Everything in the listing below must be set down again exactly, apart from the pictures.
### Supplied information
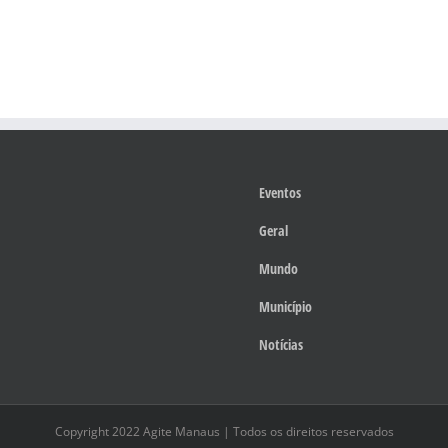
Eventos
Geral
Mundo
Município
Notícias
Copyright 2022 Agite Manaus | Todos os direitos reservados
######
**Result for this exercise**
Eventos
Geral
Mundo
Município
Notícias
Copyright 2022 Agite Manaus | Todos os direitos reservados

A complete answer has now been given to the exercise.